Naïve CD4⁺ T cells (> 95%) were purified from single cell suspensions of B6 spleen using the MACS CD4⁺CD62L⁺ T-cell isolation kit (Miltenyi) and stimulated with anti-CD3 (5 μg/ml) and anti-CD28 (2 μg/ml) for 2 d followed by resting overnight before 20 min of incubation with anti-CD3 (0.2 μg/ml) and/or anti-ICOS (5 μg/ml) and cross-linking with goat anti-hamster Ab (20 μg/ml) for 8 h. RNA was prepared with the RNeasy plus micro kit according to the manufacturer’s instructions (Qiagen). RNA amplification, labeling and hybridization to Mouse Gene 1.0 ST Array (Affymetrix) were performed at the Microarray Core Facility (Dana Farber Cancer Institute), with quadruplicates for anti-CD3 ligation alone and duplicates for anti-CD3 and anti-ICOS co-stimulation. Data were deposited in the GEO database under accession number GSE61284.

Quantitative RT-PCR

RNA was extracted using RNeasy plus micro kit (Qiagen) before quantitative real time PCR was performed with TaqMan gene expression assays [Spp1 (Mm00436767_m1), Bcl-6 (Mm00477633_m1), Prdm1 (Mm00476128_m1), Rps18 (Mm02601777_g1)] and RNA-to-CT^™ 1-Step Kit (Life Technologies).
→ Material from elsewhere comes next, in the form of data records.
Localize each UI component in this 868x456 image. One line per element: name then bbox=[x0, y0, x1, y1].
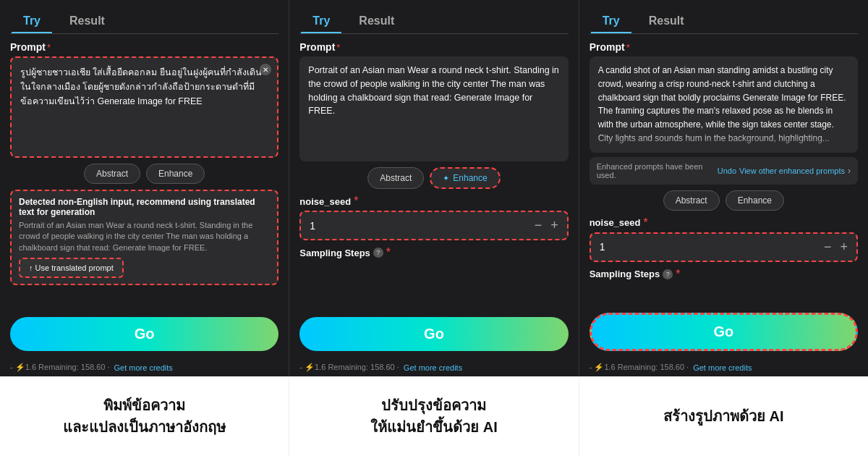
prompt-label-2: Prompt bbox=[299, 41, 335, 53]
caption-3-line1: สร้างรูปภาพด้วย AI bbox=[663, 405, 784, 427]
caption-3: สร้างรูปภาพด้วย AI bbox=[579, 376, 868, 456]
caption-1: พิมพ์ข้อความ และแปลงเป็นภาษาอังกฤษ bbox=[0, 376, 289, 456]
noise-minus-2[interactable]: − bbox=[535, 218, 542, 233]
undo-link-3[interactable]: Undo bbox=[718, 166, 736, 175]
prompt-textarea-2[interactable]: Portrait of an Asian man Wear a round ne… bbox=[299, 56, 568, 161]
tab-result-2[interactable]: Result bbox=[347, 9, 406, 33]
caption-2-line2: ให้แม่นยำขึ้นด้วย AI bbox=[370, 416, 498, 438]
noise-plus-2[interactable]: + bbox=[550, 218, 558, 233]
noise-field-2: 1 − + bbox=[299, 211, 568, 240]
action-buttons-1: Abstract Enhance bbox=[10, 164, 278, 184]
enhance-btn-1[interactable]: Enhance bbox=[146, 164, 205, 184]
caption-1-line1: พิมพ์ข้อความ bbox=[103, 394, 185, 416]
prompt-required-1: * bbox=[47, 42, 51, 53]
sampling-row-2: Sampling Steps ? * bbox=[299, 246, 568, 259]
panel-2: Try Result Prompt * Portrait of an Asian… bbox=[289, 0, 579, 376]
credits-text-3: - ⚡1.6 Remaining: 158.60 · bbox=[590, 363, 689, 372]
panel-1-content: Prompt * รูปผู้ชายชาวเอเชีย ใส่เสื้อยืดค… bbox=[0, 34, 289, 358]
sampling-required-2: * bbox=[386, 246, 391, 259]
prompt-text-2: Portrait of an Asian man Wear a round ne… bbox=[308, 65, 558, 116]
credits-bar-3: - ⚡1.6 Remaining: 158.60 · Get more cred… bbox=[579, 358, 868, 376]
noise-label-row-3: noise_seed * bbox=[590, 216, 858, 229]
prompt-textarea-3[interactable]: A candid shot of an Asian man standing a… bbox=[590, 56, 858, 153]
prompt-label-1: Prompt bbox=[10, 41, 46, 53]
abstract-btn-1[interactable]: Abstract bbox=[84, 164, 140, 184]
enhanced-text-3: Enhanced prompts have been used. bbox=[597, 162, 713, 180]
tab-bar-2: Try Result bbox=[289, 0, 578, 33]
panel-3-content: Prompt * A candid shot of an Asian man s… bbox=[579, 34, 868, 358]
use-translated-btn-1[interactable]: ↑ Use translated prompt bbox=[19, 258, 124, 278]
credits-link-3[interactable]: Get more credits bbox=[693, 363, 752, 372]
sampling-label-3: Sampling Steps bbox=[590, 269, 660, 279]
view-link-3[interactable]: View other enhanced prompts bbox=[739, 166, 845, 175]
noise-value-2: 1 bbox=[310, 220, 315, 232]
action-buttons-2: Abstract ✦ Enhance bbox=[299, 167, 568, 189]
go-btn-2[interactable]: Go bbox=[299, 317, 568, 351]
use-translated-label-1: ↑ Use translated prompt bbox=[29, 263, 114, 272]
credits-link-1[interactable]: Get more credits bbox=[114, 363, 173, 372]
noise-value-3: 1 bbox=[600, 241, 605, 253]
enhance-icon-2: ✦ bbox=[443, 174, 449, 183]
notice-title-1: Detected non-English input, recommend us… bbox=[19, 197, 270, 217]
enhance-btn-3[interactable]: Enhance bbox=[726, 190, 784, 211]
panel-3: Try Result Prompt * A candid shot of an … bbox=[579, 0, 868, 376]
tab-result-3[interactable]: Result bbox=[637, 9, 696, 33]
noise-required-2: * bbox=[354, 195, 358, 208]
prompt-required-3: * bbox=[626, 42, 630, 53]
tab-bar-1: Try Result bbox=[0, 0, 289, 33]
go-btn-1[interactable]: Go bbox=[10, 317, 278, 351]
credits-bar-1: - ⚡1.6 Remaining: 158.60 · Get more cred… bbox=[0, 358, 289, 376]
caption-2-line1: ปรับปรุงข้อความ bbox=[381, 394, 486, 416]
chevron-right-3: › bbox=[848, 166, 851, 176]
sampling-row-3: Sampling Steps ? * bbox=[590, 268, 858, 281]
prompt-fade-3 bbox=[590, 131, 858, 153]
tab-result-1[interactable]: Result bbox=[58, 9, 116, 33]
prompt-required-2: * bbox=[336, 42, 340, 53]
credits-link-2[interactable]: Get more credits bbox=[404, 363, 462, 372]
credits-bar-2: - ⚡1.6 Remaining: 158.60 · Get more cred… bbox=[289, 358, 578, 376]
tab-bar-3: Try Result bbox=[579, 0, 868, 33]
sampling-info-3: ? bbox=[663, 269, 673, 279]
translation-notice-1: Detected non-English input, recommend us… bbox=[10, 190, 278, 285]
noise-label-2: noise_seed bbox=[299, 196, 351, 207]
credits-text-2: - ⚡1.6 Remaining: 158.60 · bbox=[299, 363, 399, 372]
abstract-btn-2[interactable]: Abstract bbox=[367, 167, 424, 189]
tab-try-1[interactable]: Try bbox=[12, 9, 52, 33]
noise-field-3: 1 − + bbox=[590, 232, 858, 262]
action-buttons-3: Abstract Enhance bbox=[590, 190, 858, 211]
noise-label-row-2: noise_seed * bbox=[299, 195, 568, 208]
caption-2: ปรับปรุงข้อความ ให้แม่นยำขึ้นด้วย AI bbox=[289, 376, 579, 456]
sampling-info-2: ? bbox=[373, 248, 383, 258]
tab-try-3[interactable]: Try bbox=[591, 9, 631, 33]
tab-try-2[interactable]: Try bbox=[301, 9, 341, 33]
main-container: Try Result Prompt * รูปผู้ชายชาวเอเชีย ใ… bbox=[0, 0, 868, 456]
noise-controls-2: − + bbox=[535, 218, 558, 233]
prompt-label-3: Prompt bbox=[590, 41, 625, 53]
prompt-text-1: รูปผู้ชายชาวเอเชีย ใส่เสื้อยืดคอกลม ยืนอ… bbox=[20, 67, 262, 106]
enhanced-notice-3: Enhanced prompts have been used. Undo Vi… bbox=[590, 157, 858, 185]
enhance-label-2: Enhance bbox=[453, 173, 487, 183]
clear-btn-1[interactable]: ✕ bbox=[260, 64, 271, 75]
noise-minus-3[interactable]: − bbox=[824, 240, 832, 255]
prompt-textarea-1[interactable]: รูปผู้ชายชาวเอเชีย ใส่เสื้อยืดคอกลม ยืนอ… bbox=[10, 56, 278, 158]
sampling-required-3: * bbox=[676, 268, 680, 281]
panel-1: Try Result Prompt * รูปผู้ชายชาวเอเชีย ใ… bbox=[0, 0, 289, 376]
captions-row: พิมพ์ข้อความ และแปลงเป็นภาษาอังกฤษ ปรับป… bbox=[0, 376, 868, 456]
noise-required-3: * bbox=[643, 216, 647, 229]
enhance-btn-2[interactable]: ✦ Enhance bbox=[430, 167, 500, 189]
noise-plus-3[interactable]: + bbox=[840, 240, 848, 255]
abstract-btn-3[interactable]: Abstract bbox=[663, 190, 720, 211]
noise-label-3: noise_seed bbox=[590, 217, 641, 228]
caption-1-line2: และแปลงเป็นภาษาอังกฤษ bbox=[63, 416, 226, 438]
go-btn-3[interactable]: Go bbox=[590, 313, 858, 351]
noise-controls-3: − + bbox=[824, 240, 848, 255]
sampling-label-2: Sampling Steps bbox=[299, 248, 370, 258]
panel-2-content: Prompt * Portrait of an Asian man Wear a… bbox=[289, 34, 578, 358]
credits-text-1: - ⚡1.6 Remaining: 158.60 · bbox=[10, 363, 110, 372]
panels-row: Try Result Prompt * รูปผู้ชายชาวเอเชีย ใ… bbox=[0, 0, 868, 376]
notice-text-1: Portrait of an Asian man Wear a round ne… bbox=[19, 220, 270, 253]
All results were first normalized to those of the Rps18 control and are presented as normalized expression for the sample relative to the appropriate comparison conditions, as indicated in the legends.

Statistical analyses

Statistical analyses were performed using two-tailed, unpaired Student’s t-test or Mann-Whitney test with the assumption of equal sample variance, with GraphPad Prism V6 software. Error bars indicate mean ± s.e.m. A P value <0.05 was considered to be statistically significant (* = <0.05, ** = <0.01, *** = <0.001). No exclusion of data points was used. Sample size was not specifically predetermined, but the number of mice used was consistent with previous experience with similar experiments.